El museo
Nunca me ha gustado visitar los museos por lo que tienen de observación descarada de lo ajeno. Pero este museo era diferente, disfrutaba en él, ya que su interior encerraba cosas que, de alguna forma, han ido formando parte de mí:
-la colección completa de miradas deseosas con las que siempre vestías mi desnudez
-el catálogo de caricias con que descubrías cada uno de mis rincones
-esa sala sin luz artificial, perennemente iluminada por la luz de tus ojos
-tus palabras envueltas en sobres de papel que yo esperaba ansiosa a la llegada del cartero
-esos escalofríos que recorrían mi cuerpo cuando que te veía
-ese puñal brillante con el que hábilmente aniquilabas, cada vez que lo necesitaba, a mi soledad.
-los frascos con el sabor meloso de tu saliva
-esos torbellinos invisibles de ánimo que a modo de collares preciosos me imponías cada mañana para seguir el día
-los relojes cuyas agujas deteníamos cuando estábamos juntos
Me gustaba pasear por aquellas salas, siempre solitarias y dejar que el eco de mis tacones al rebotar con aquellas paredes me hicieran sentir aparentemente, cómo cuando estaba contigo, acompañada. Al principio acudía a aquel rescoldo del recuerdo de una manera habitual, la entrada a aquel edificio era gratis. Me sentía a gusto en su interior, en el invierno me protegía del frío y en el verano del sofocante calor. Pero un día empezaron a cobrar la entrada y aquellas visitas se fueron espaciando, hasta que se redujeron a algún aniversario o momento esporádico del año.
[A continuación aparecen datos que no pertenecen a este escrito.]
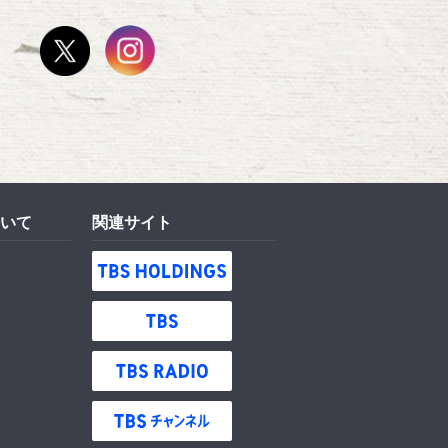
いて
関連サイト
Con el tiempo pensé que mis derechos sobre aquel museo aumentarían y, efectivamente, conseguí una llave para abrir la puerta. Ahora el problema es otro, tengo la llave, pero ha desaparecido la puerta y todo su exterior está rodeado de un muro sin fisuras. Ya no tengo forma de entrar a visitar el que se ha convertido ya en un añorado e inalcanzable museo.